Entries taken from a collection:
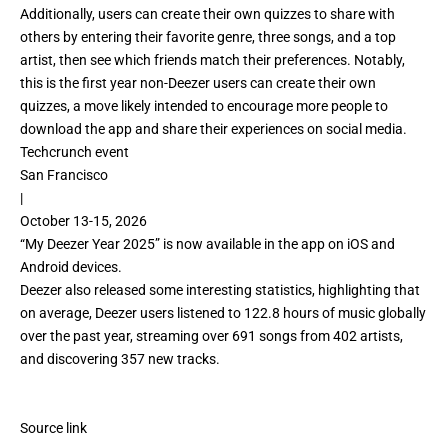
Additionally, users can create their own quizzes to share with
others by entering their favorite genre, three songs, and a top
artist, then see which friends match their preferences. Notably,
this is the first year non-Deezer users can create their own
quizzes, a move likely intended to encourage more people to
download the app and share their experiences on social media.
Techcrunch event
San Francisco
|
October 13-15, 2026
“My Deezer Year 2025” is now available in the app on iOS and
Android devices.
Deezer also released some interesting statistics, highlighting that
on average, Deezer users listened to 122.8 hours of music globally
over the past year, streaming over 691 songs from 402 artists,
and discovering 357 new tracks.
Source link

◆ **HOW TO COMPLETE THIS TASK**
Once you reach the line that holds "October 13-15, 2026", print it and every line after it through the end of the records, word for word.

◆ **ANSWER SPACE**
October 13-15, 2026
“My Deezer Year 2025” is now available in the app on iOS and
Android devices.
Deezer also released some interesting statistics, highlighting that
on average, Deezer users listened to 122.8 hours of music globally
over the past year, streaming over 691 songs from 402 artists,
and discovering 357 new tracks.
Source link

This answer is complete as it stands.